Com o precipício debaixo dos pés
Durante anos, o jornalista Javier Ayuso (Madrid, 1956), hoje director adjunto do El País, escreveu sobre assuntos económicos. Esta semana, a seguir à confusão que foram as eleições na Catalunha, escreveu sobre um pormenor notado por toda a Espanha: a cara tensa com que Artur Mas apareceu para o discurso de vitória. Ayuso chamou-lhe “sorriso congelado” e, num esforço para o tentar descodificar, contou esta história: “Na banca, dizem que quando estás numa reunião de fusão de empresas e não vês o punhal em cima da mesa é porque já o tens espetado nas costas. Deve ser o que Mas tem sentido nas últimas horas.”
Nesta fotografia, Lluis Gene captou parte desse instante. Se não soubermos o que é, diríamos que este homem está a celebrar uma vitória? Não tem o famoso “sorriso Duchenne”, que expressa a felicidade genuína, e parece até mostrar algum desprezo. Artur Mas está no palco e acabou de dizer: “Temos a maioria de que precisávamos para fazer o que queríamos.” Mas olhando ninguém acredita que ele acredita. Atrás está Raul Romeva, cuja linguagem corporal também foi amplamente comentada. Não me lembro de nenhuma eleição que tenha suscitado tamanha análise corporal. É mais uma originalidade que a política catalã nos oferece. E não é difícil perceber porquê.

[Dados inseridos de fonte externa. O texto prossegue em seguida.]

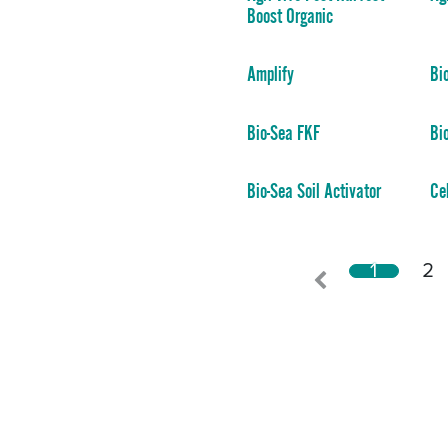
Boost Organic
Amplify
Bi
Bio-Sea FKF
Bi
Bio-Sea Soil Activator
Ce
1
2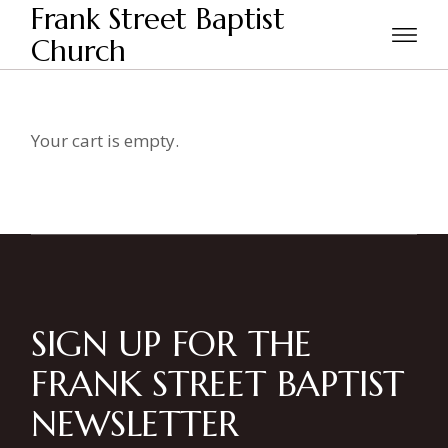
Skip
Frank Street Baptist
to
the
Church
Home
Checkout
content
Your cart is empty.
SIGN UP FOR THE
FRANK STREET BAPTIST
NEWSLETTER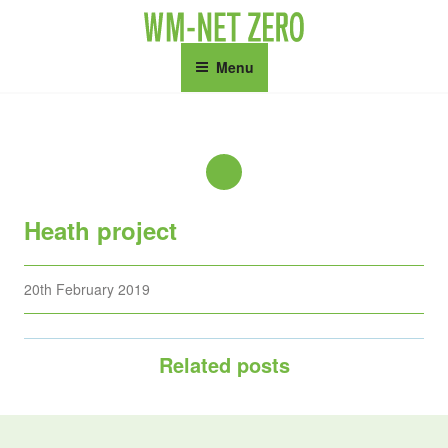
Skip
to
content
Menu
Heath project
Posted
20th February 2019
on
Related posts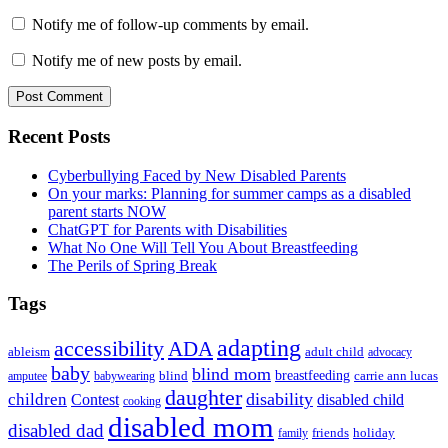
Notify me of follow-up comments by email.
Notify me of new posts by email.
Primary
Recent Posts
Sidebar
Cyberbullying Faced by New Disabled Parents
On your marks: Planning for summer camps as a disabled
parent starts NOW
ChatGPT for Parents with Disabilities
What No One Will Tell You About Breastfeeding
The Perils of Spring Break
Tags
adapting
accessibility
ADA
ableism
adult child
advocacy
baby
blind mom
breastfeeding
blind
carrie ann lucas
amputee
babywearing
daughter
disability
children
disabled child
Contest
cooking
disabled mom
disabled dad
friends
holiday
family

Todo o processo independentista tem sido bizarro. Artur Mas, de direita, juntou-se à CUP, de uma esquerda radical que faz o Podemos parecer um partido democrata-cristão. Juntos conseguiram a maioria absoluta no Parlamento. Tiveram no entanto menos de 48% dos votos. Ou seja, menos de metade dos catalães quer separar-se da Espanha. Ganharam, mas perderam.
Para aumentar a confusão, a CUP nunca quis Mas à frente da Catalunha. Em Portugal, conhecemos histórias de complexas alianças. Aqui, o requinte catalão é particular: no exacto momento em que Mas declarava a “vitória” do plebiscito, a CUP declarava a “derrota” do plebiscito e dizia que o próximo presidente “não pode estar associado a cortes, privatizações e corrupção”. Com amigos destes, Artur Mas não precisa saber o que dizem dele os seus inimigos.
Resiliente — e incapaz de ler a realidade —, Mas não desistiu. Está num equilíbrio delicado, a meio da corda bamba, com o precipício lá em baixo. Em plena negociação pós-eleitoral à procura de uma solução governativa, foi indiciado pelo Supremo Tribunal de Justiça do crime de desobediência, pelo qual pode vir a ser inibido de exercer cargos públicos e ir para a prisão. Resultado: a CUP não o descartou à velocidade prevista. Propôs, em vez disso, reduzi-lo a nada em câmara lenta. O futuro Governo da Catalunha terá não um, mas “três ou quatro presidentes”. Artur Mas será um deles. Amanhã, cenas dos próximos capítulos.